My husband was one of the earliest backers of the revolution. He had hated the regime for a long time, because of the massacre in Hama in 1980, the year of his birth. His father had told him how he had been imprisoned, beaten and humiliated as part of the regime’s actions.

So my husband began to volunteer for the local council. He still worked maintaining electricity supplies, but without drawing a salary.

I used to tell him to ask the people he helped for some payment, but he felt unable to.

“I swear that there are people whom I visit to fix their electricity and I see that they are much poorer than us,” he told me. “How can I ask them for money?”

After a while, the local council offered my husband a job extending and maintain high tension lines. He was very conscious that the department responsible had very little experience in this field. He used to tell me that they did not even understand how to disconnect or reconnect the supply. Fearing an accident, he became extra cautious.

I was terrified for my husband when he left for work each morning and I prayed to God to protect him and our children.

Then one day, the office called my husband and told him there was an electricity failure he had to repair. He asked them to disconnect the electricity supply, and was assured that this had been done. My husband went out to start work, assuming that there was no power in the lines.

He got to the site and climbed up the seven metre high wooden electricity pole.

When he reached the top, he positioned himself in front of the wires and secured himself with the harness he was wearing. Then he reached for the wires. But to his surprise, he received a massive electricity shock.

My husband began to scream loudly, calling on God to save him.

People gathered around watching what was happening, but no one could do anything because he was up so high on the pole. One person went to the electricity department, which was nearby, and asked them to disconnect the supply.

My husband was still struggling, begging for help.

When the electricity was cut, he managed to get down the pole safely. But as soon as he got to the ground, he fainted. The people poured water on him until he came to.

My children and I were at home with no idea what had happened. When a car drew up outside our house and some young men carried my husband out, I thought he was dead.

Our children began to cry and I couldn’t keep myself together and started to sob too.

But when the men approached, I saw my husband was still alive.

I immediately asked him,”What’s wrong with you? Why are they carrying you?”.

With tears in his eyes, he replied, “You should thank God I’m alive.”

Later, after he had rested a little and the men who brought him had left, he told me what had happened.

“I came face to face with death on that pole,” he said. “Electricity was inside my brain and I felt it in my head. I felt that I was being killed by the electricity, but at the sametime it was bringing me back to life.”

I thank God that this nightmare is over. But when my husband wanted to investigate who had been responsible for what happened, many people advised me not to do so.
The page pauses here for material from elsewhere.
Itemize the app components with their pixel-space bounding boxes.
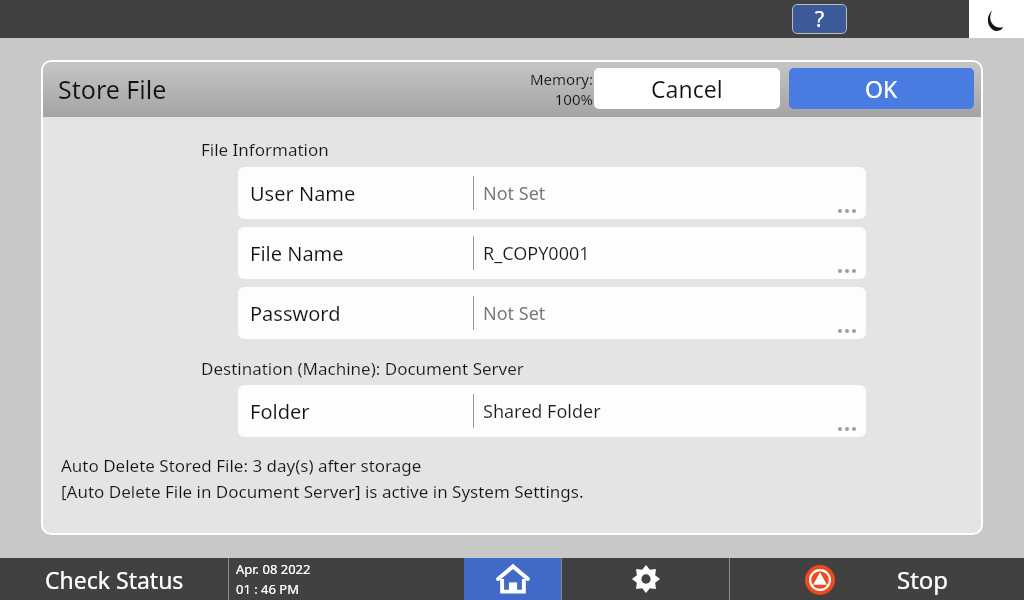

They said that there would be no benefit to complaining – that no one would admit to the mistake that almost got him killed.

All that happened afterwards was that my husband decided not to go back to work with the council.

He lost his job because of his support for the revolution and almost lost his life because of the some people’s carelessness. The result of both cases is that we also lost our livelihood.

It is hard to imagine losing a loved one, especially a husband or father. This experience was one of the hardest moments in our lives.

Amina al-Kashto is a 32-year-old mother-of-four from the village of Maar Tahroma in the southern Idlib countryside.